▶ [WORK ITEM]:
Where the listing below has a line with "Image resolution: width=1307, height=1973.", write out exactly that line and every line after it, stopping after the line with "[Share on Facebook] (757, 1018)".

(EXTRACTED DATA)

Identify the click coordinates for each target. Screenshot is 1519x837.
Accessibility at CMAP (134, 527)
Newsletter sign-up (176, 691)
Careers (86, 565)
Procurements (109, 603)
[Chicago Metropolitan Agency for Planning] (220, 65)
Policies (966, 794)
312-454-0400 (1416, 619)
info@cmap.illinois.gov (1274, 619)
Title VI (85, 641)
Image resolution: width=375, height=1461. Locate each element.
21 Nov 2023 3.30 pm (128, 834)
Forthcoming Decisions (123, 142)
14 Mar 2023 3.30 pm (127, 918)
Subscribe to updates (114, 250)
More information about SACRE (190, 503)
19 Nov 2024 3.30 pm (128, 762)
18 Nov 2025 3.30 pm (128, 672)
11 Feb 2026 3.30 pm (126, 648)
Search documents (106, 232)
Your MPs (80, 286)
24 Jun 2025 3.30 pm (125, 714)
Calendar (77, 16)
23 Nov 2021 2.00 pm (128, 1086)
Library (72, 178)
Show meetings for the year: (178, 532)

(End EXTRACTED DATA)
(EXTRACTED DATA)

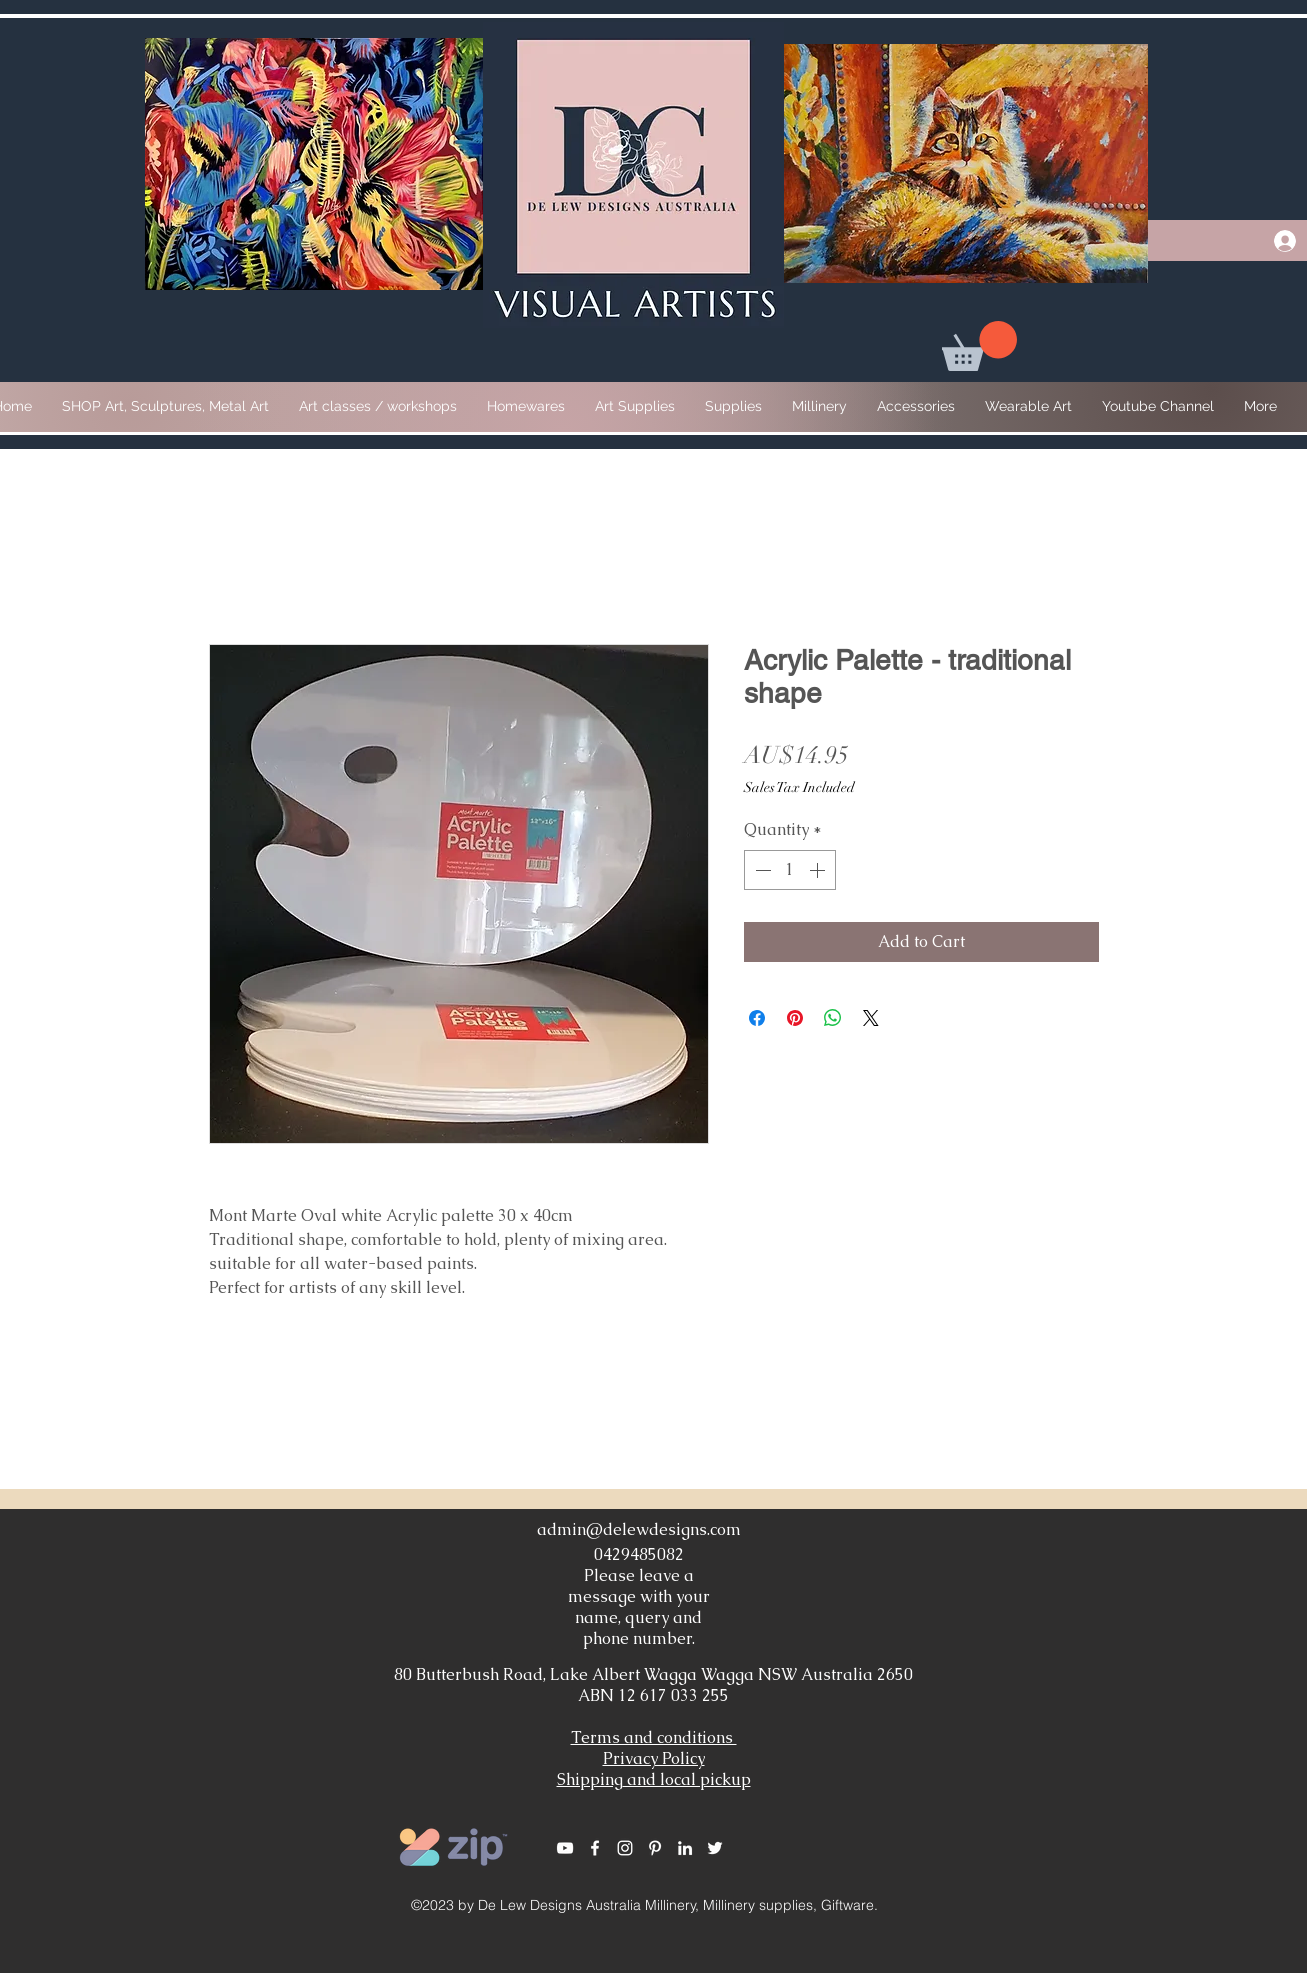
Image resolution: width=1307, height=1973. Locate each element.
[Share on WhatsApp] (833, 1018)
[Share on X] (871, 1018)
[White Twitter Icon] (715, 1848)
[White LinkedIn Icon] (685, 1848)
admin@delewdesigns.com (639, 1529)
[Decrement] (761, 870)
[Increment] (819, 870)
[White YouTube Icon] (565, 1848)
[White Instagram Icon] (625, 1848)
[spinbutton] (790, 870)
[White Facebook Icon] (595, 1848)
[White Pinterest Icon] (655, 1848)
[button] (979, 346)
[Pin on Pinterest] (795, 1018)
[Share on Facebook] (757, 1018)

(End EXTRACTED DATA)

▶ [EXERCISE SOLUTION]:
Image resolution: width=1307, height=1973. Locate each element.
[Share on WhatsApp] (833, 1018)
[Share on X] (871, 1018)
[White Twitter Icon] (715, 1848)
[White LinkedIn Icon] (685, 1848)
admin@delewdesigns.com (639, 1529)
[Decrement] (761, 870)
[Increment] (819, 870)
[White YouTube Icon] (565, 1848)
[White Instagram Icon] (625, 1848)
[spinbutton] (790, 870)
[White Facebook Icon] (595, 1848)
[White Pinterest Icon] (655, 1848)
[button] (979, 346)
[Pin on Pinterest] (795, 1018)
[Share on Facebook] (757, 1018)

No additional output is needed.